After 5 failed retries, the consumer's msg.retry(...) calls exhaust the queue's max_retries budget. The message lands in questkit-queue-webhooks-dlq and is no longer processed automatically.

attempt 1 fail ─► retry +30s
attempt 2 fail ─► retry +60s
attempt 3 fail ─► retry +120s
attempt 4 fail ─► retry +240s
attempt 5 fail ─► retry +480s
attempt 6 …never happens. Message goes to DLQ.

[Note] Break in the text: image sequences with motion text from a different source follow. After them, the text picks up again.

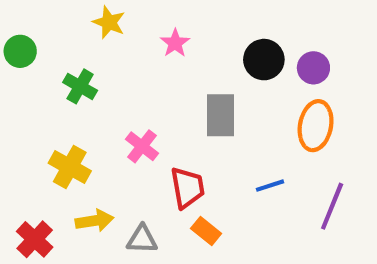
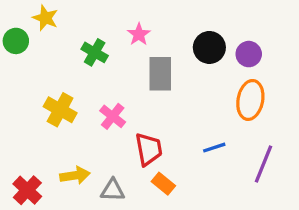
yellow star: (109, 22) -> (45, 18), moved
green cross: (80, 86) -> (95, 52), moved
gray rectangle: (221, 115) -> (160, 74), moved
yellow cross: (70, 167) -> (60, 110), moved

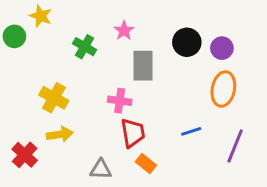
pink cross: (113, 116) -> (120, 101), moved, turned -30
yellow arrow: (75, 175) -> (60, 134), moved
red cross: (27, 190) -> (25, 155), moved

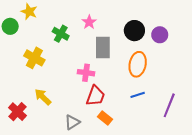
orange ellipse: (223, 89) -> (138, 64), moved
yellow cross: (54, 98) -> (34, 58), moved
red trapezoid: (133, 133) -> (95, 96), turned 30
yellow arrow: (60, 134) -> (43, 97), turned -126
gray triangle: (101, 169) -> (72, 122), turned -35

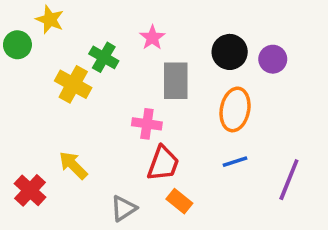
yellow cross: (34, 58) -> (73, 84), moved

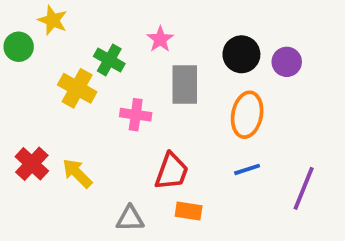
pink cross: (147, 124) -> (136, 115), moved
red cross: (30, 190) -> (32, 164), moved
orange rectangle: (179, 201) -> (189, 211), turned -30
gray triangle: (124, 208) -> (130, 219), turned 32

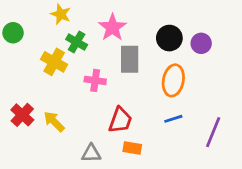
yellow star: (53, 20) -> (61, 14), moved
pink star: (160, 39) -> (112, 27), size x1.5

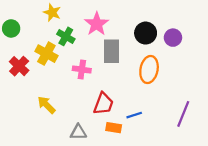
red cross: (22, 115) -> (19, 66), moved
blue line: (173, 119) -> (134, 115), moved

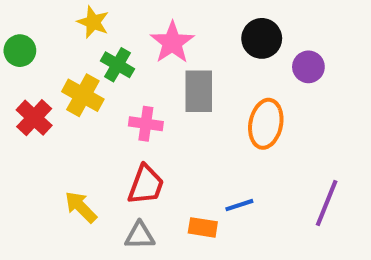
black circle: (146, 33) -> (262, 38), moved
red trapezoid: (103, 104) -> (146, 185), moved
yellow arrow: (46, 105) -> (81, 207), moved

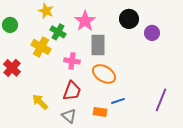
red cross: (34, 118) -> (12, 68), moved
orange ellipse: (266, 124) -> (104, 74), moved, turned -70
gray triangle: (140, 236) -> (69, 116), turned 42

Total time spent retrying before DLQ: roughly 15 minutes 30 seconds (30+60+120+240+480 = 930 s).

Why backoff?

  • Transient failures (API cold start, D1 contention) usually resolve in seconds. The 30 s first retry catches the bulk.
  • Cascading failures (API outage, D1 region issue) want longer gaps. Doubling spreads the retry storm over ~15 minutes.
  • Bug-shaped failures (validation error in the relay's normalize, broken schema migration) won't fix themselves on retry. Five attempts are enough to confirm the problem; the DLQ is the alert surface.

The doubling curve caps at 480 s on attempt 5, well under the 12-hour Cloudflare Queues message age limit.

What's in a DLQ message

The same Event payload that was originally produced, plus message metadata:

  • id — queue message id
  • timestamp — original produce time
  • attempts — how many delivery attempts were made (5)
  • body — the QuestKit Event shape

What to do with DLQ messages

QuestKit v0.1 leaves the DLQ inert — it's a parking lot for messages that need human review. No automatic alarms, no automatic reprocessing. The DLQ messages stay in the queue (up to the 14-day max retention) until you either:

  • Add a DLQ consumer worker (v0.2 roadmap).
  • Manually drain via wrangler queues consumer <name> for triage.
  • Fix the underlying bug and replay via a script that reproduces the original webhook.

Monitoring (suggested)

  • Watch the DLQ depth in the Cloudflare dashboard.
  • Set a Cloudflare alert on dlq.message_count > 0.
  • Log the failure reason on the consumer side at WARN. The default behaviour already does this:
    [consumer] ingest failed { id, attempts, err }

Why no auto-replay?

A misbehaving sender that floods the relay with malformed payloads could trigger millions of DLQ messages if auto-replay were on. Manual triage is the safer default for v0.1.